# Chicken care



## rhode_island_red_ (Jul 23, 2013)

Are chickens hard to take care of? How much money does one chicken need on supplies a year? Please help!


----------



## Apyl (Jun 20, 2012)

Depends how many chickens you have and what you have them for. Free ranging costs less than having the penned all the time. Hatchery birds cost less than true heritage bred birds, mixed breeds costs the least. You will need to factor in the cost of the coop (or materials if you build), fencing , feeder, waterer, bedding, feed, yearly NPIP testing ect. If you start out with chicks you need a brooder, heat lamp, chick feed, bedding, and chicks.

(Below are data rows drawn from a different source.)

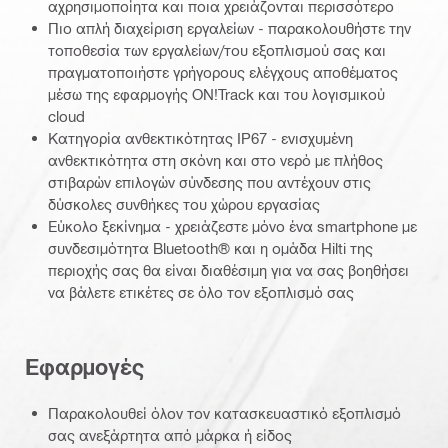
αχρησιμοποίητα και ποια χρειάζονται περισσότερο
Πιο απλή διαχείριση εργαλείων - παρακολουθήστε την
τοποθεσία των εργαλείων/του εξοπλισμού σας και
πραγματοποιήστε γρήγορους ελέγχους αποθέματος
μέσω της εφαρμογής ON!Track και του λογισμικού
cloud
Κατηγορία ανθεκτικότητας IP67 - ενισχυμένη
ανθεκτικότητα στη σκόνη και στο νερό με πλήθος
στιβαρών επιλογών σύνδεσης που αντέχουν στις
δύσκολες συνθήκες του χώρου εργασίας
Εύκολο ξεκίνημα - χρειάζεστε μόνο ένα smartphone με
συνδεσιμότητα Bluetooth® και η ομάδα Hilti της
περιοχής σας θα είναι διαθέσιμη για να σας βοηθήσει
να βάλετε ετικέτες σε όλο τον εξοπλισμό σας
Εφαρμογές
Παρακολουθεί όλον τον κατασκευαστικό εξοπλισμό
σας ανεξάρτητα από μάρκα ή είδος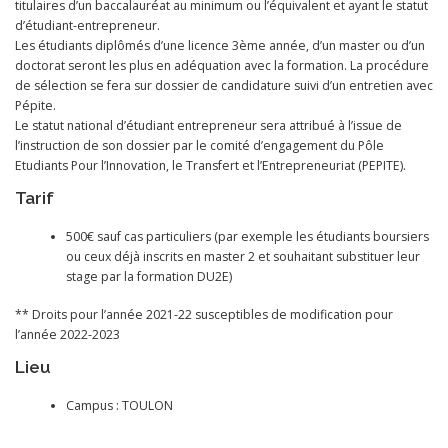
titulaires d’un baccalauréat au minimum ou l’équivalent et ayant le statut
d’étudiant-entrepreneur.
Les étudiants diplômés d’une licence 3ème année, d’un master ou d’un
doctorat seront les plus en adéquation avec la formation. La procédure
de sélection se fera sur dossier de candidature suivi d’un entretien avec
Pépite.
Le statut national d’étudiant entrepreneur sera attribué à l’issue de
l’instruction de son dossier par le comité d’engagement du Pôle
Etudiants Pour l’Innovation, le Transfert et l’Entrepreneuriat (PEPITE).
Tarif
500€ sauf cas particuliers (par exemple les étudiants boursiers
ou ceux déjà inscrits en master 2 et souhaitant substituer leur
stage par la formation DU2E)
** Droits pour l’année 2021-22 susceptibles de modification pour
l’année 2022-2023
Lieu
Campus : TOULON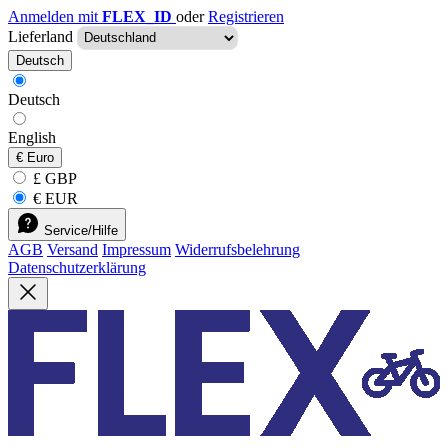
Anmelden mit
FLEX_ID
oder
Registrieren
Lieferland
Deutsch
Deutsch
English
€
Euro
£ GBP
€ EUR
Service/Hilfe
AGB
Versand
Impressum
Widerrufsbelehrung
Datenschutzerklärung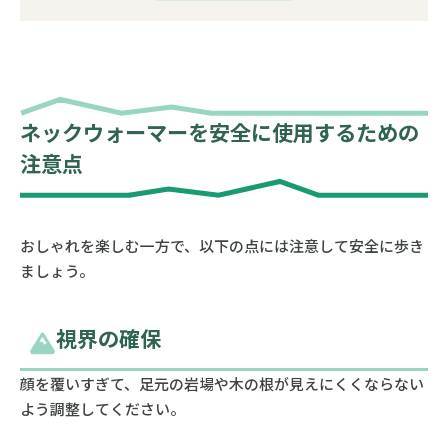
ネックウォーマーを安全に使用するための
注意点
おしゃれを楽しむ一方で、以下の点には注意して安全に歩き
ましょう。
視界の確保
顔を覆いすぎて、足元の岩場や木の根が見えにくくならない
よう調整してください。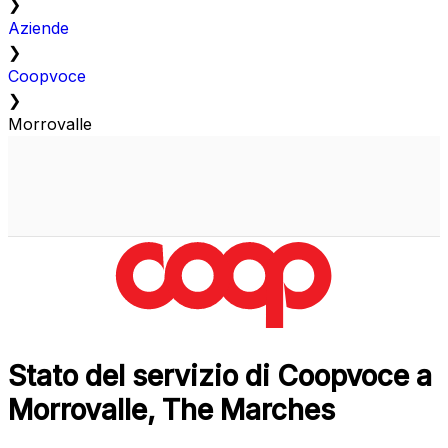
❯
Aziende
❯
Coopvoce
❯
Morrovalle
Stato del servizio di Coopvoce a
Morrovalle, The Marches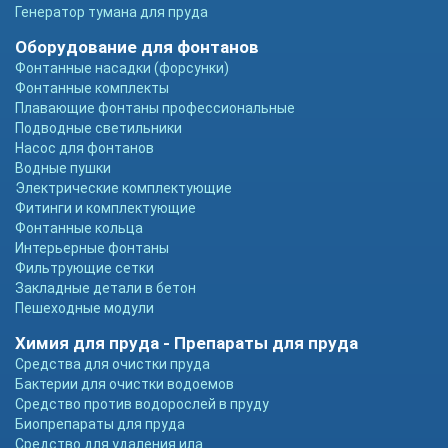
Генератор тумана для пруда
Оборудование для фонтанов
Фонтанные насадки (форсунки)
Фонтанные комплекты
Плавающие фонтаны профессиональные
Подводные светильники
Насос для фонтанов
Водные пушки
Электрические комплектующие
Фитинги и комплектующие
Фонтанные кольца
Интерьерные фонтаны
Фильтрующие сетки
Закладные детали в бетон
Пешеходные модули
Химия для пруда - Препараты для пруда
Средства для очистки пруда
Бактерии для очистки водоемов
Средство против водорослей в пруду
Биопрепараты для пруда
Средство для удаления ила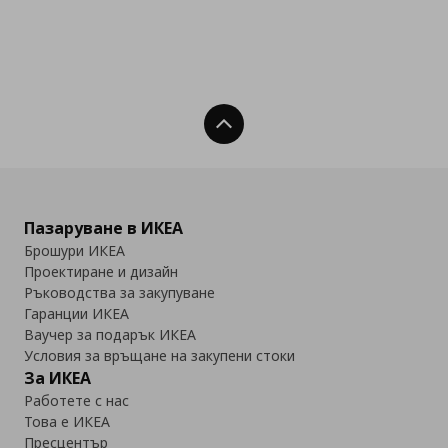
Нагоре
Пазаруване в ИКЕА
Брошури ИКЕА
Проектиране и дизайн
Ръководства за закупуване
Гаранции ИКЕА
Ваучер за подарък ИКЕА
Условия за връщане на закупени стоки
За ИКЕА
Работете с нас
Това е ИКЕА
Пресцентър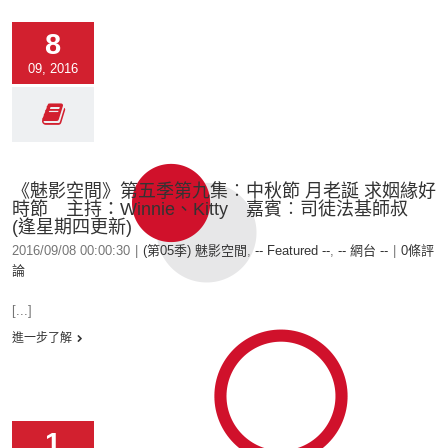
8
09, 2016
《魅影空間》第五季第九集︰中秋節 月老誕 求姻緣好
時節 主持：Winnie、Kitty 嘉賓︰司徒法基師叔
(逢星期四更新)
2016/09/08 00:00:30
|
(第05季) 魅影空間
,
-- Featured --
,
-- 網台 --
|
0條評
論
[...]
進一步了解
1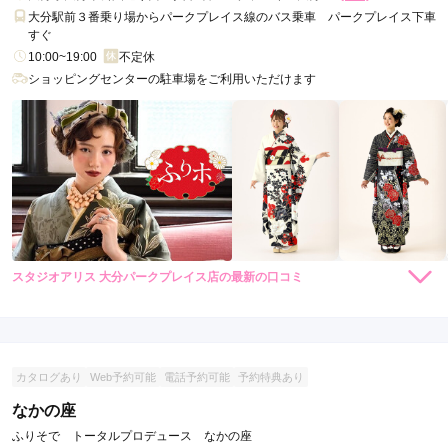
スタジオアリス 大分店の口コミ・評判をもっと見る
大分駅前３番乗り場からパークプレイス線のバス乗車 パークプレイス下車
すぐ
10:00~19:00
不定休
ショッピングセンターの駐車場をご利用いただけます
スタジオアリス 大分パークプレイス店の最新の口コミ
5.0
店内
5
店員
5
振袖選び
5
ご利用金額：
約100,000円
ご利用目的：
レンタル /
成人式
カタログあり
Web予約可能
電話予約可能
予約特典あり
ご利用日：2022年06月
なかの座
来店した時に他のご家族の方が撮影をされておりましたが、写
ふりそで トータルプロデュース なかの座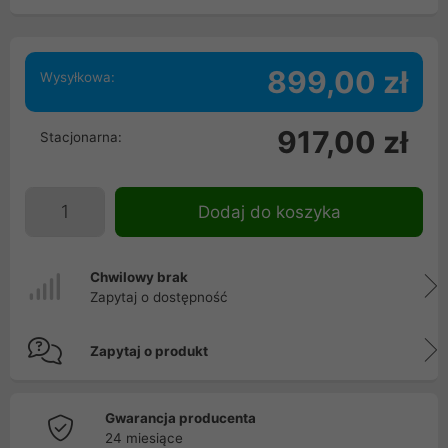
899,00 zł
Wysyłkowa:
917,00 zł
Stacjonarna:
Dodaj do koszyka
Chwilowy brak
Zapytaj o dostępność
Zapytaj o produkt
Gwarancja producenta
24 miesiące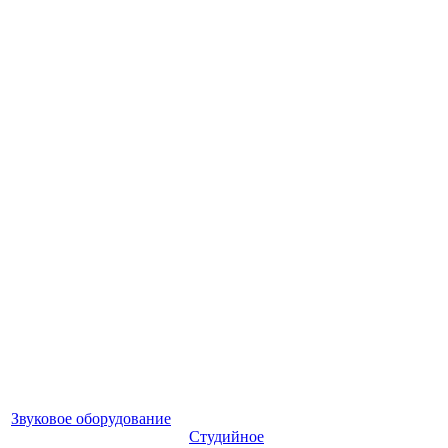
Звуковое оборудование
Студийное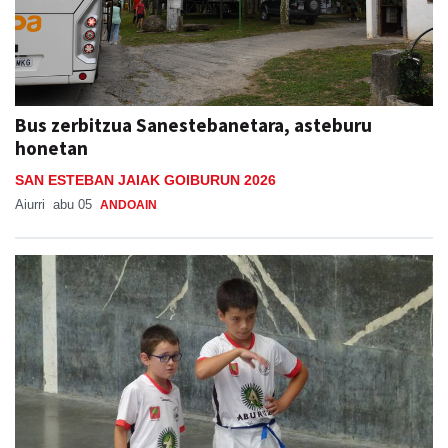
Bus zerbitzua Sanestebanetara, asteburu
honetan
SAN ESTEBAN JAIAK GOIBURUN 2026
Aiurri
abu 05
ANDOAIN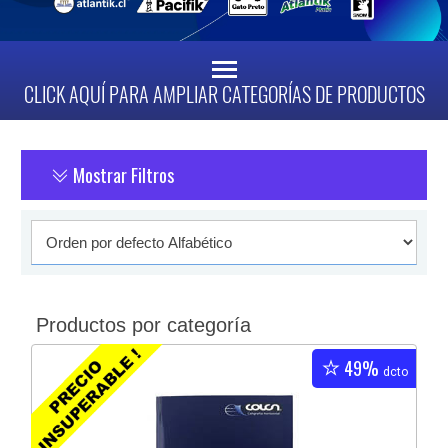
CLICK AQUÍ PARA AMPLIAR CATEGORÍAS DE PRODUCTOS
Mostrar Filtros
Productos por categoría
49%
dcto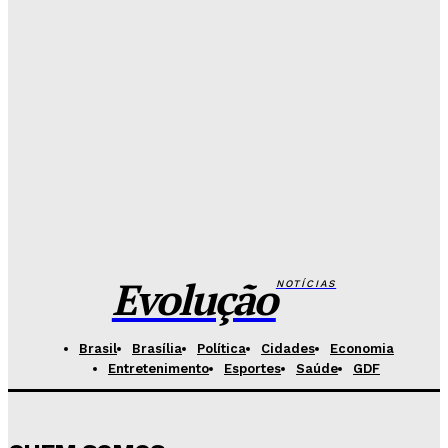
Detran-DF
Redação Evolucao
-
Agosto 6, 2026
Senado aposta em arte urbana para fortalecer
campanha de respeito e inclusão
Redação Evolucao
-
Agosto 5, 2026
Celina se descola dos adversários e fortalece
favoritismo para 2026
Hikaro Barbosa
-
Agosto 5, 2026
Evolução
NOTÍCIAS
Brasil
Brasília
Política
Cidades
Economia
Entretenimento
Esportes
Saúde
GDF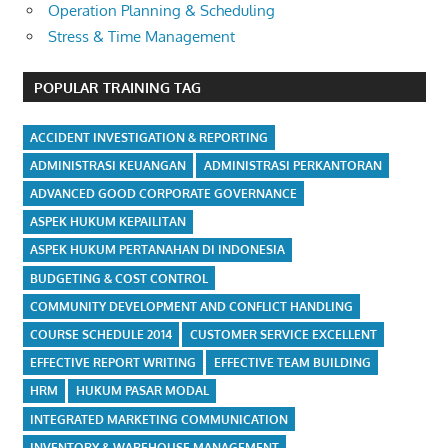
Operation Planning & Scheduling
Stress & Time Management
POPULAR TRAINING TAG
ACCIDENT INVESTIGATION & REPORTING
ADMINISTRASI KEUANGAN
ADMINISTRASI PERKANTORAN
ADVANCED GOOD CORPORATE GOVERNANCE
ASPEK HUKUM KEPAILITAN
ASPEK HUKUM PERTANAHAN DI INDONESIA
BUDGETING & COST CONTROL
COMMUNITY DEVELOPMENT AND CONFLICT HANDLING
COURSE SCHEDULE 2014
CUSTOMER SERVICE EXCELLENT
EFFECTIVE REPORT WRITING
EFFECTIVE TEAM BUILDING
HRM
HUKUM PASAR MODAL
INTEGRATED MARKETING COMMUNICATION
INVENTORY & WAREHOUSE MANAGEMENT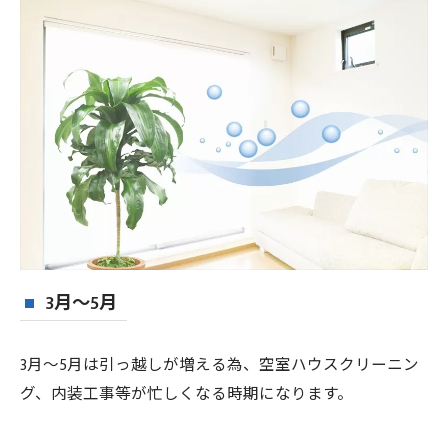
3月〜5月
3月〜5月は引っ越しが増える為、空室ハウスクリーニン
グ、内装工事等が忙しくなる時期になります。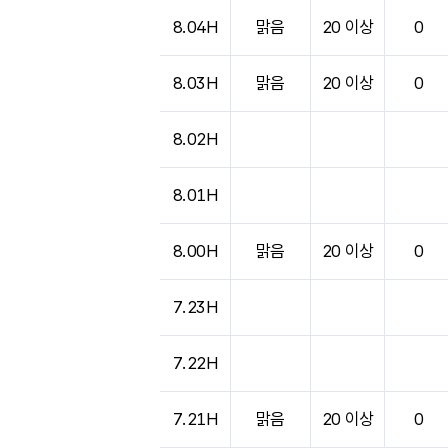
도시별 기상실황표로 지점, 날씨, 기온, 강수, 
8.04H
맑음
20 이상
0
8.03H
맑음
20 이상
0
8.02H
8.01H
8.00H
맑음
20 이상
0
7.23H
7.22H
7.21H
맑음
20 이상
0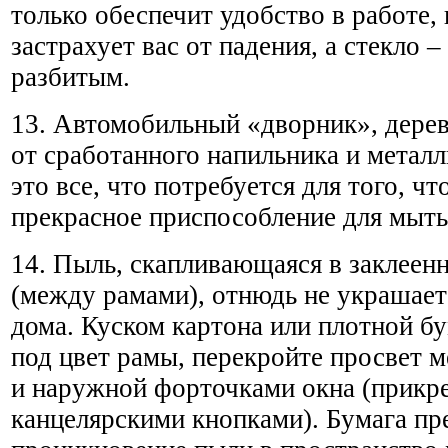
только обеспечит удобство в работе,
застрахует вас от падения, а стекло 
разбитым.
13. Автомобильный «дворник», дерев
от сработанного напильника и метал
это все, что потребуется для того, ч
прекрасное приспособление для мыть
14. Пыль, скапливающаяся в заклеен
(между рамами), отнюдь не украшает
дома. Куском картона или плотной б
под цвет рамы, перекройте просвет 
и наружной форточками окна (прикр
канцелярскими кнопками). Бумага пр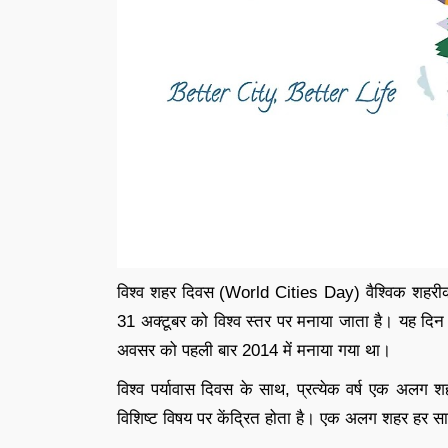
विश्व शहर दिवस (World Cities Day) वैश्विक शहरीकरण 
31 अक्टूबर को विश्व स्तर पर मनाया जाता है। यह दिन 2
अवसर को पहली बार 2014 में मनाया गया था।
विश्व पर्यावास दिवस के साथ, प्रत्येक वर्ष एक अलग
विशिष्ट विषय पर केंद्रित होता है। एक अलग शहर हर स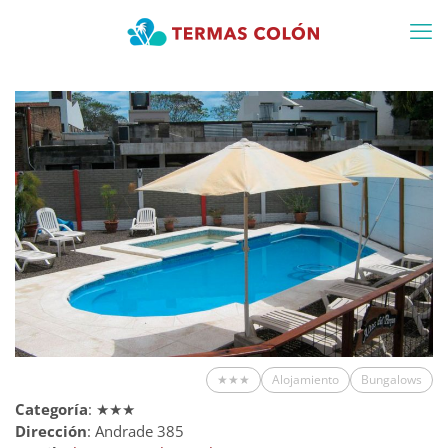
★★★
Alojamiento
Bungalows
Categoría
: ★★★
Dirección
: Andrade 385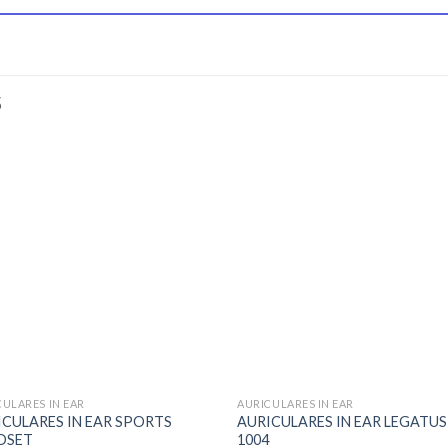
S
CULARES IN EAR
AURICULARES IN EAR
ICULARES IN EAR SPORTS
AURICULARES IN EAR LEGATUS
DSET
1004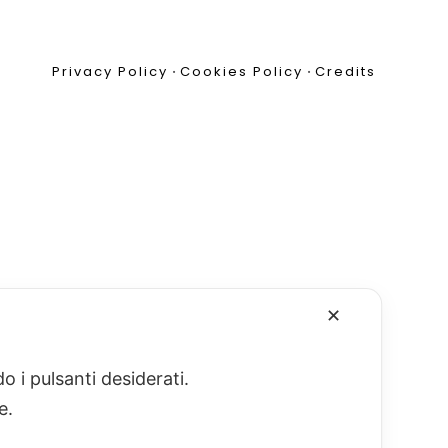
Privacy Policy
•
Cookies Policy
•
Credits
✕
o i pulsanti desiderati.
re.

You also need to factor in the amount of time you have available. No two flock will cost the same to start up nor will they cost the same to manage. 

Over the past year I spent approx. $100 in chicks, $360 in adult feed, just under $100 in chick feed, about $75 in bedding, I'm not sure how much electric for brooding and incubating. I free range all day so most of my feed costs come from winter feeding . Most of my bedding costs are in winter as well since I really layer the straw for insulation.


----------



## rhode_island_red_ (Jul 23, 2013)

Apyl said:


> Depends how many chickens you have and what you have them for. Free ranging costs less than having the penned all the time. Hatchery birds cost less than true heritage bred birds, mixed breeds costs the least. You will need to factor in the cost of the coop (or materials if you build), fencing , feeder, waterer, bedding, feed, yearly NPIP testing ect. If you start out with chicks you need a brooder, heat lamp, chick feed, bedding, and chicks. You also need to factor in the amount of time you have available. No two flock will cost the same to start up nor will they cost the same to manage.
> 
> Over the past year I spent approx. $100 in chicks, $360 in adult feed, just under $100 in chick feed, about $75 in bedding, I'm not sure how much electric for brooding and incubating. I free range all day so most of my feed costs come from winter feeding . Most of my bedding costs are in winter as well since I really layer the straw for insulation.


How many chickens do you have?


----------



## Apyl (Jun 20, 2012)

I'm at around 30 chickens, 2 geese, and 8 ducks.


----------



## rhode_island_red_ (Jul 23, 2013)

Apyl said:


> I'm at around 30 chickens, 2 geese, and 8 ducks.


I'm getting like 2


----------



## Apyl (Jun 20, 2012)

Ok, your costs will still depends on the factors mention in my other post. Your costs just wont be as high as mine.


----------



## jennifer (May 14, 2013)

I suggest that you do a lot of research about chickens before you get them. Not only is cost a factor but time/ energy is also a big factor. You will most likely want more than 2 later. Do you have a coop?


----------